I like movies that swell the heart with some kinda wonderfulness, jiggling cells on their axis in heightened animation and forcing the beam of a smile across an upturned face awash in film-glow. It’s kinda rare, but the new “Star Wars” had just such an activating affect on me, igniting a powerful nova of imagination and nostalgia.
As the opening credits roll on “The Force Awakens” and John Williams’ soul-deep anthem bursts forth, expectant breath arrests in my chest as I flail toward my seatmate with unbidden glee. My in-dwelling little girl, sometimes dormant within the husk of an adult, leaps to attention, pupils dilated, hands clasped in worship, 8 years old again. As far as I can tell, there’s nothing wrong with this film. Not a thing annoys me, which is surprising considering its hyper-driven hype and my propensity toward easy annoyance.

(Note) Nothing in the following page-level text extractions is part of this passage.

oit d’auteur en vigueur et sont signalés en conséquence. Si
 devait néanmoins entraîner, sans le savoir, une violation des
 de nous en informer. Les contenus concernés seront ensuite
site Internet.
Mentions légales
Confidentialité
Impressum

British badass Daisy Ridley is believable, excellent and wholly worthy of participation in this newest chapter of the franchise. Her chemistry with John Boyega is sweet and genuine, and I fall hard for the loveable droid BB-8. The real gold of this film, however, is found in the return of old friends and loves and heroes. I nearly weep when Harrison Ford enters the frame as the elder Han Solo, taking command of the Millennium Falcon once again after so many lost years. Carrie Fisher, a little worse for wear after some hard living but regal nonetheless, walks forth as the grand matriarch Leia, and I nearly die of admiration. What little girl born of the late 70s or early 80s didn’t want to be Leia? She was up there, man, owning it, sexy as all hell, seething with attitude and intelligence. My kinda non-Disney princess. R2-D2 and C-3PO are met with squeals of delight and never before have I wanted so badly to crawl into the wet-dog arms of Chewbacca for a smelly Wookiee embrace. I’ve missed him. I’ve missed them all more than I could’ve possibly realized, and perhaps their revived presence reminds me that I’ve been missing a forgotten part of myself.
Despite sitting in a theater full of half-dead emotionless assholes, I cheer and clap and cheer and clap for the return of each long-beloved character with zero restraint. If I have one complaint about this film it’s this: I want more. I want Yoda and Ewoks and Jabba and I want them now. Take me to Kashyyk, home of the Wookiees; Endor, forested playground of the Ewoks; and Dagobah, Yoda’s swampy abode. It’s intoxicating to have these imaginings alive again, and it gives me great hope for our ever-evolving New Republic and our own Rebel Alliance (you know who you are).
Someone recently posted on Twitter that he wished people would get as excited about real life as they are about “Star Wars.” To that, kind sir, I respectfully reply that in many ways, “Star Wars” is real life. It’s art and joy and magic. It’s the hero’s journey and the balance between light and dark. It’s hope and promise and rebellion and pride. It’s myth and koan and fable, creativity and imagination and the very essence of aliveness we so desperately need in the world at this time. I love that my friend Zen dressed in costume for opening night with her husband and three sons to share in the full-circle excitement together, parents and children equally ecstatic, their imaginations firing like particle accelerators.
I remember going over to my friend’s house as a kid to sneak into her older brother’s OFF LIMITS bedroom, a shrine to all things boy: KISS rock paraphernalia, Garfield, G.I. Joe and a mind-exploding collection of Star Wars figurines. I wanted those Star Wars toys with the fire of a thousand suns and eventually acquired the Ewok Village, the Millennium Falcon and an AT-AT Imperial Walker at a neighborhood garage sale. Score!
At least in regards to my own geeky friends, Star Wars seems to have united us since childhood in a collective obsession with space, sci-fi and fantasy. We’re the kids who grew up with Tron and Dune and She-Ra and He-Man in the golden age of arcade video games like Galaga. We’re Trekkies, Jedis, dreamers. Star Wars has been coalescing our spirits into a colorful nebula since 1977, and the memories triggered by “The Force Awakens” are potent, bringing forth tears of nostalgia and an appreciation of a childhood spent freely dreaming of the galaxy.
It’s nice to be reunited with the familiar music, faces, voices, names, lingo, lands, worlds and planets. I love them all and I always have. Cheers to you, J.J. Abrams. Proud you should be of your resurrection of something so precious to me and to so many others. May the Force continue to be with us all.